La reconnaissance de la Compagnie Marie Chouinard à travers le monde est le fruit d’un travail entamé il y a vingt-huit ans par l’artiste montréalaise Marie Chouinard. Si la compagnie est aujourd’hui acclamée sur les scènes du monde entier et dans les plus grands festivals internationaux, son histoire débute en fait dès 1978 alors que Marie Chouinard, la soliste, présente sa première création : Cristallisation. Le spectacle, qui la consacre sur-le-champ comme une créatrice unique, sera suivi de quelque cinquante chorégraphies, actions-performances, oeuvres vocales, installations et films, où s’affirme et s’affine un intérêt indéfectible pour le corps humain et la recherche formelle. De 1978 à 1990, Marie Chouinard évoluera seule sur toutes les scènes du monde, développant un langage personnel aux résonances universelles.

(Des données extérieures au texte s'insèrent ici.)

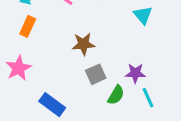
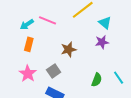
purple star: (135, 73) -> (102, 42), moved
gray square: (96, 74) -> (54, 71), moved

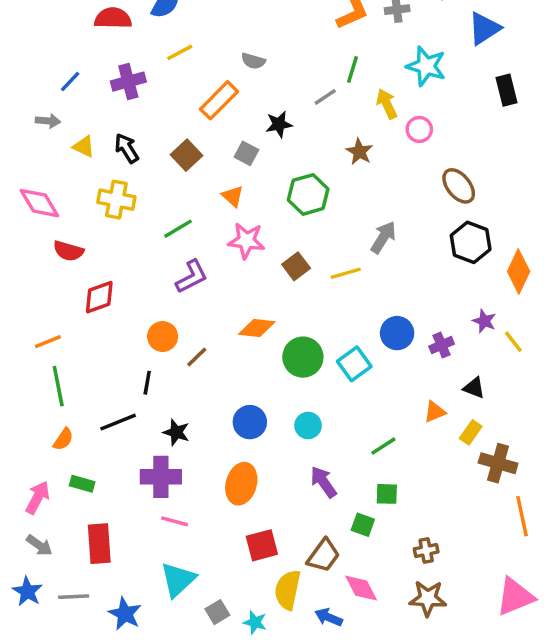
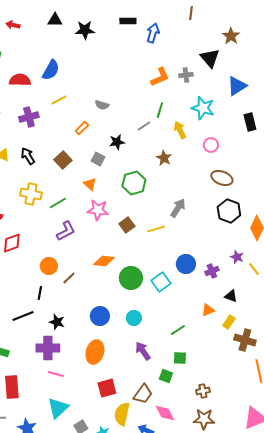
orange rectangle: (219, 100) -> (82, 128), size x0.6
pink circle: (419, 129) -> (211, 145), moved
brown ellipse: (459, 186) -> (222, 178), turned -30
yellow cross: (116, 200) -> (31, 194), moved

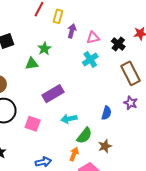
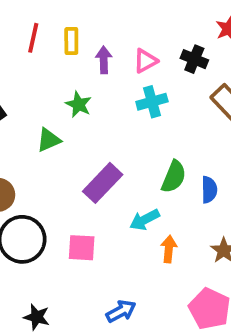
green star: (44, 49) -> (79, 104), moved
cyan cross: (90, 59) -> (152, 102), turned 35
green semicircle: (84, 136) -> (174, 177), moved
orange arrow: (74, 154) -> (169, 249), moved

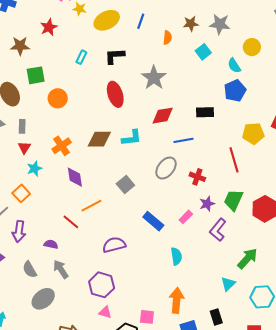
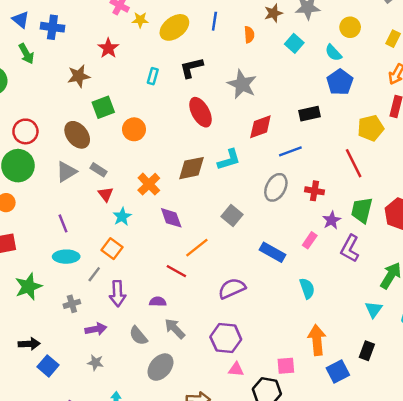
gray rectangle: (22, 126) -> (98, 170), turned -48
black rectangle: (216, 317) -> (367, 351), turned 49

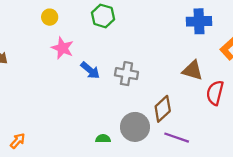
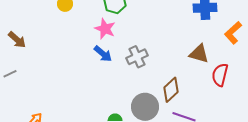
pink star: (62, 48) -> (105, 29), moved
gray cross: (126, 74) -> (137, 57), turned -35

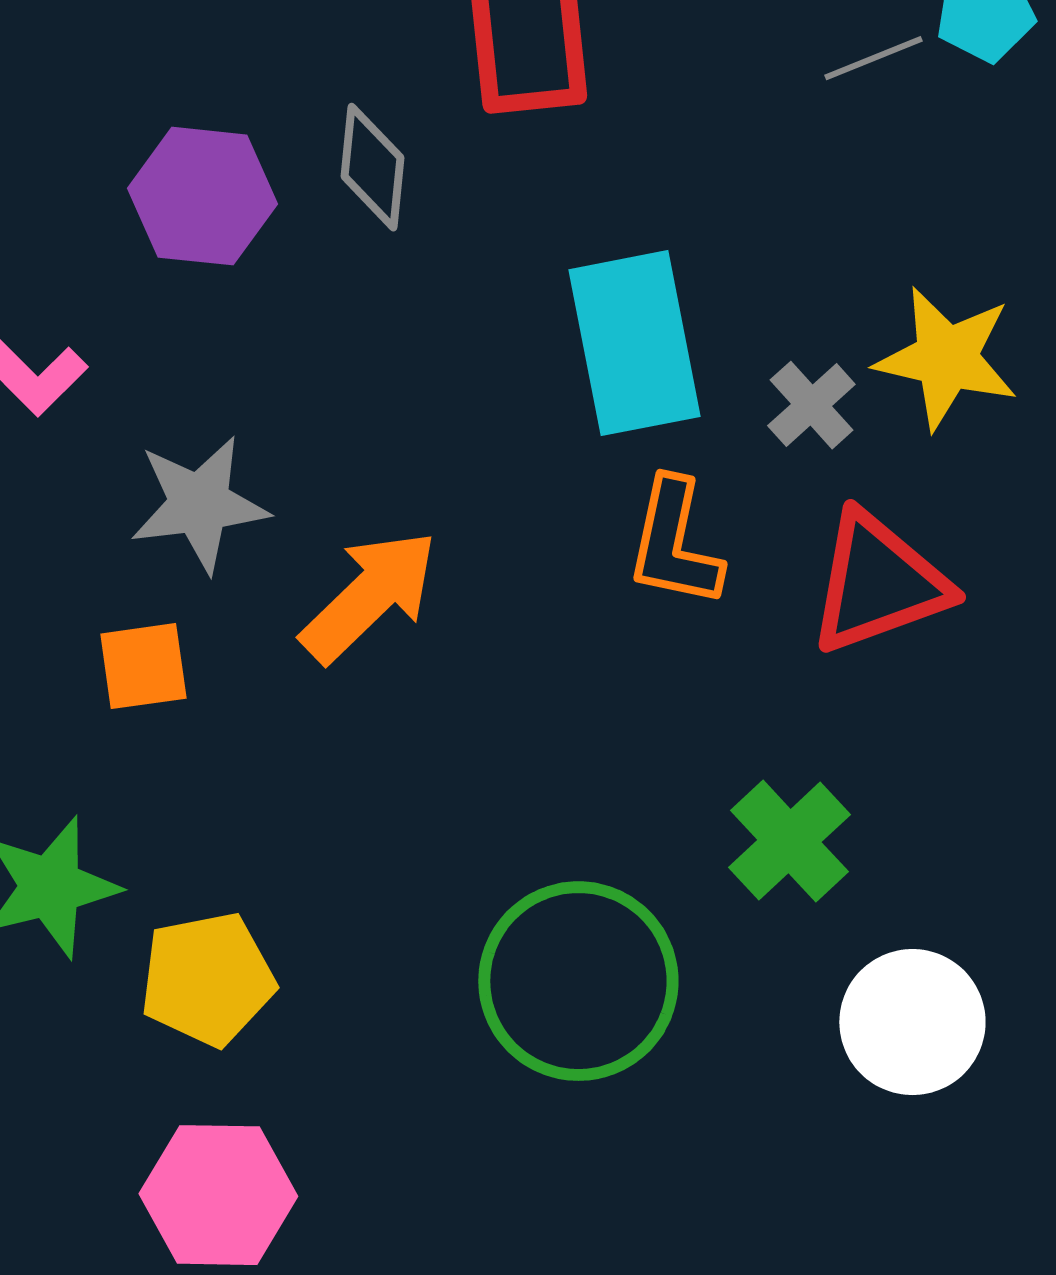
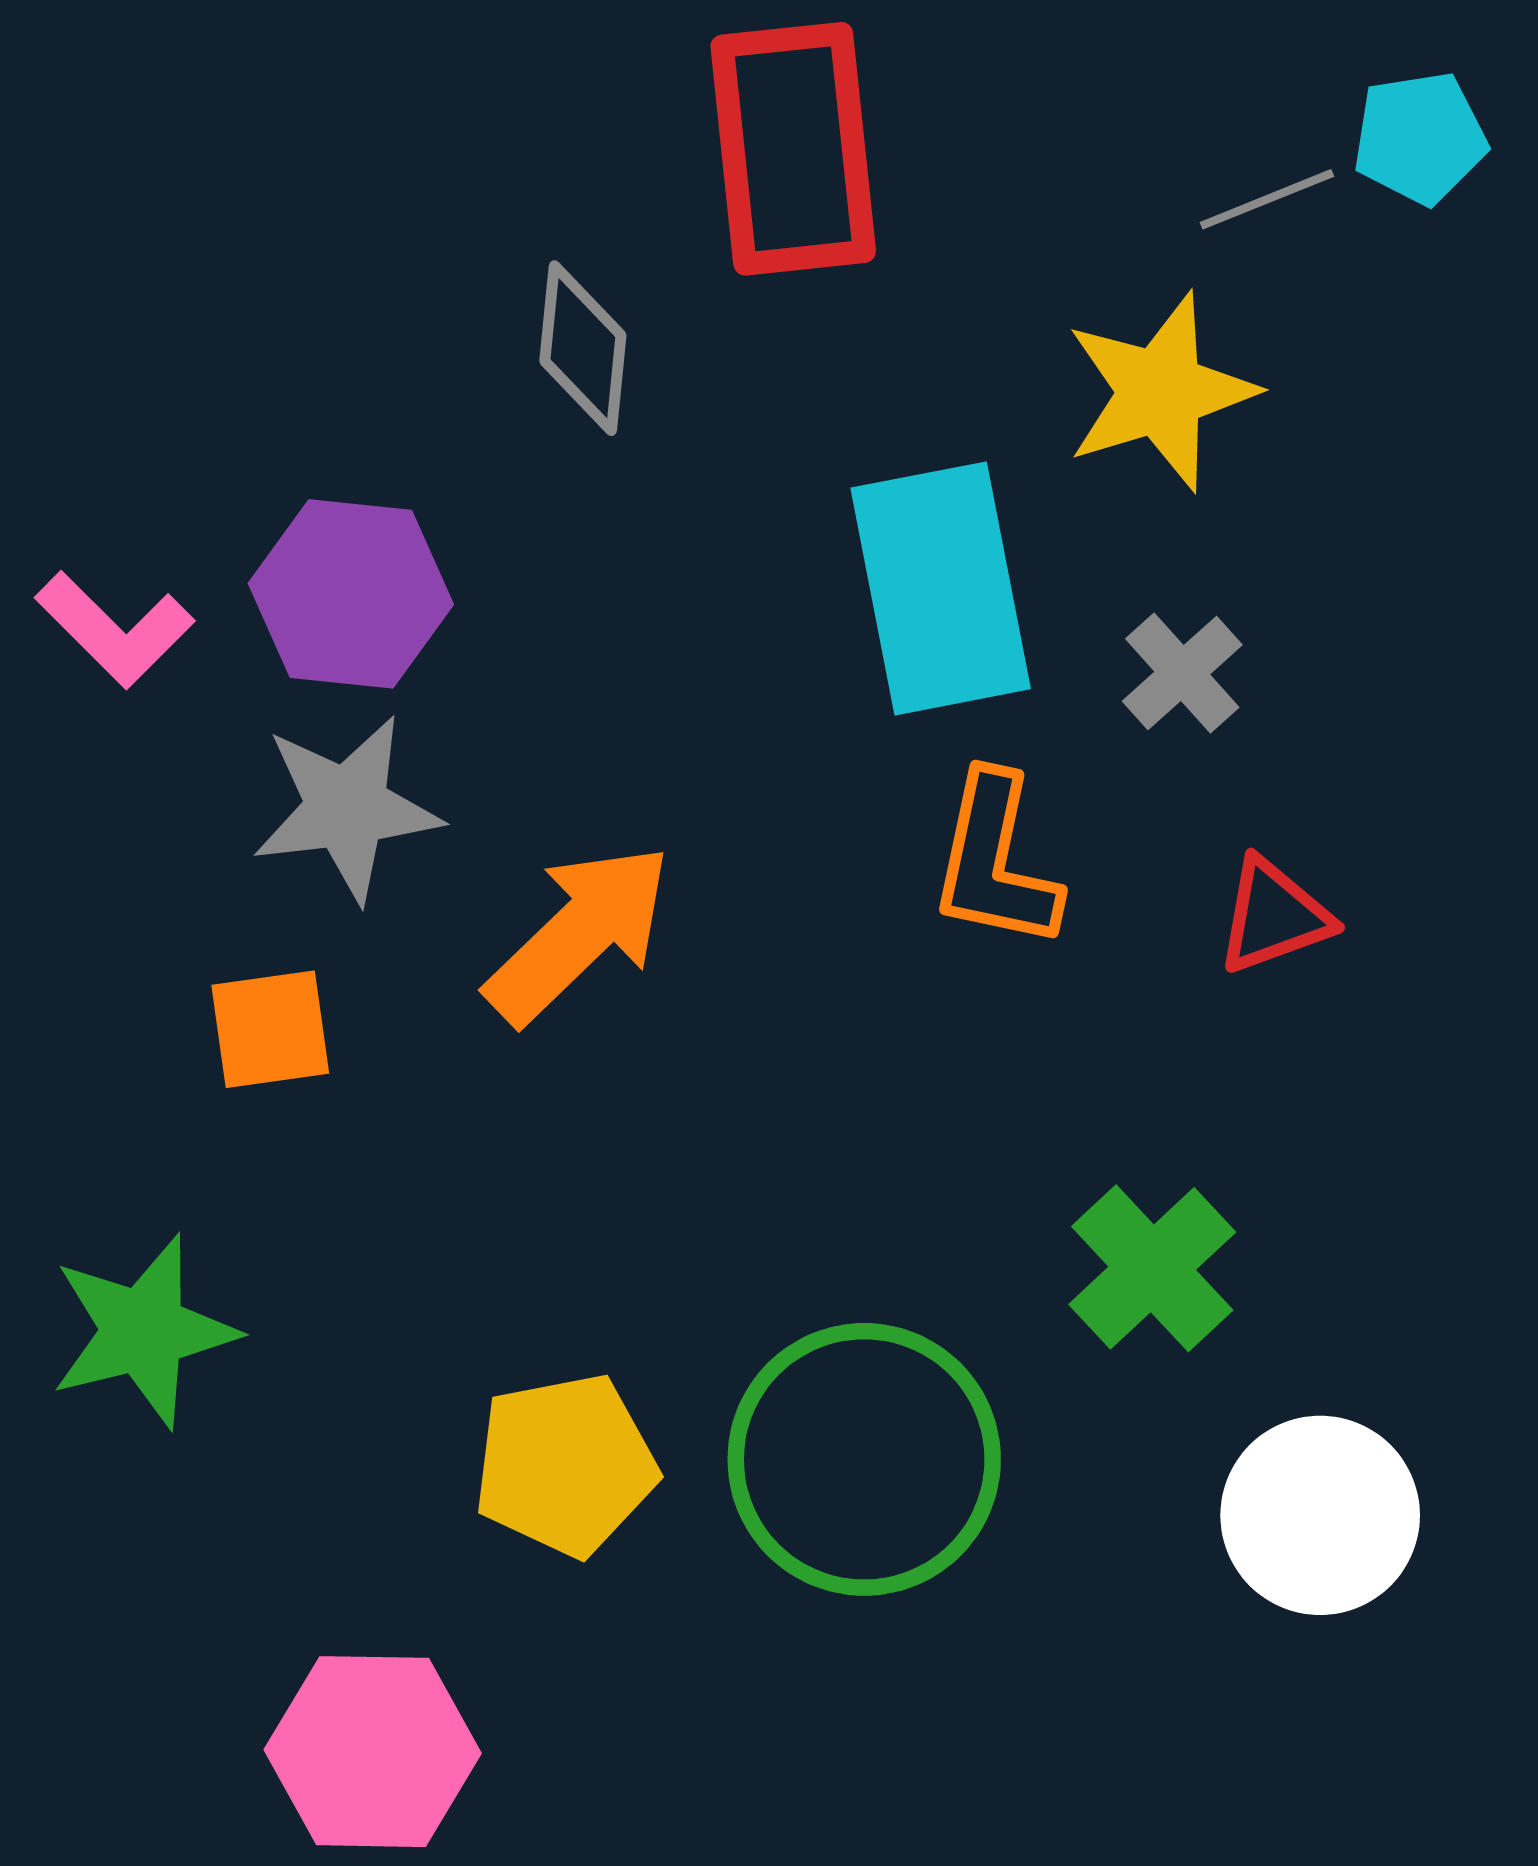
purple hexagon: (202, 196) -> (351, 594), moved
yellow star: (946, 358) -> (1160, 392), moved, turned -30
red triangle: (878, 583) -> (1274, 916), size x0.6
yellow pentagon: (207, 979) -> (565, 1465), moved

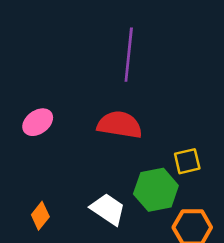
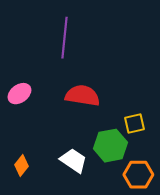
purple line: (129, 55) -> (64, 38), moved

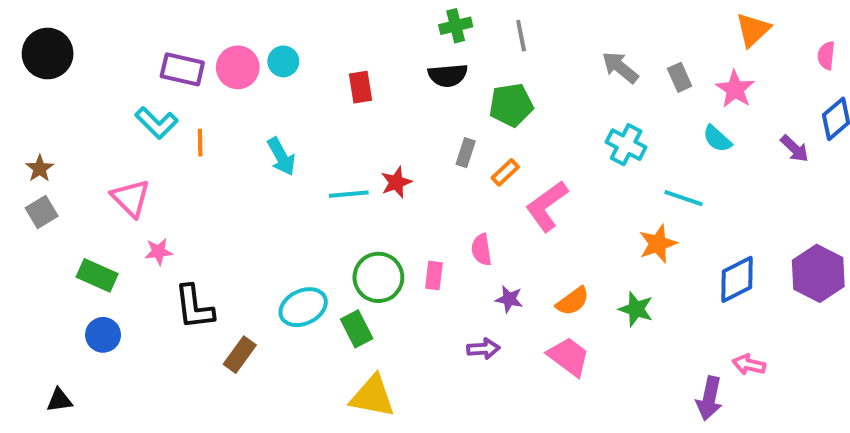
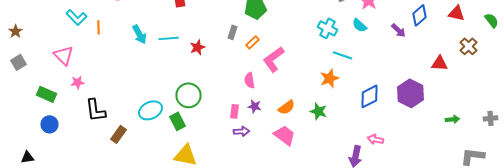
cyan cross: (626, 145) -> (328, 28), moved
brown star: (40, 168) -> (16, 31), moved
cyan line: (349, 194) -> (168, 38), moved
pink semicircle: (481, 250) -> (250, 80), moved
pink rectangle: (434, 275) -> (234, 111), moved

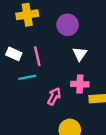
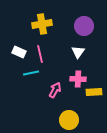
yellow cross: (27, 15) -> (42, 24), moved
purple circle: (68, 25) -> (84, 26), moved

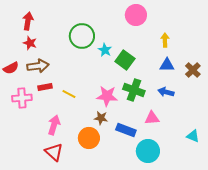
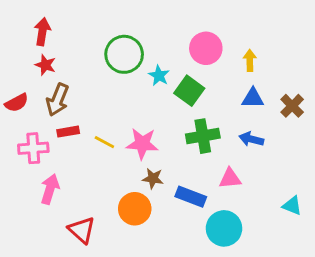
pink circle: (136, 15) -> (206, 48), moved
brown arrow: (38, 66) -> (58, 100), turned 120
green cross: (134, 90) -> (203, 136), turned -30
pink star: (107, 96) -> (142, 144), moved
pink arrow: (54, 125) -> (50, 189), moved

Elle fonde la Compagnie Marie Chouinard en 1990. Dans la douzaine d’oeuvres qu’elle a depuis signées, la chorégraphe explore une poétique du corps, intelligible et immédiate, toujoursétonnante. Chaque nouvelle oeuvre offre une odyssée à travers l’histoire de l’humanité, sans jamais utiliser l’historique ou la linéarité d’un récit. Un effet théâtral et quasi opératique est achevé dans un dépouillement complet ; les particularités de l’”art vivant” y sont exacerbées à chaque fois, par diverses techniques de composition et de mise en scène. Le danseur y est présenté comme une singularité, un être en construction devant nous, dont les rythmiques sont détaillées en de microdivisions, selon des fluctuations propres à la communication verbale. Si une provocation est perçue, elle est plutôt un chemin vers la liberté et la compassion, l’humour est possible, Éros est omniprésent.
L’architecture du cosmos, l’intelligence intime du corps et la complexité inépuisable de ses articulations et de ses mutations se répondent dans des constructions formellement achevées, où le fond et la forme sont en résonance.
Le 29 janvier 2007, la compagnie se voit attribué une subvention de 1,2 millions de dollars pour lui permettre l’acquisition et la construction d’un nouveau centre chorégraphique en plein coeur de Montréal.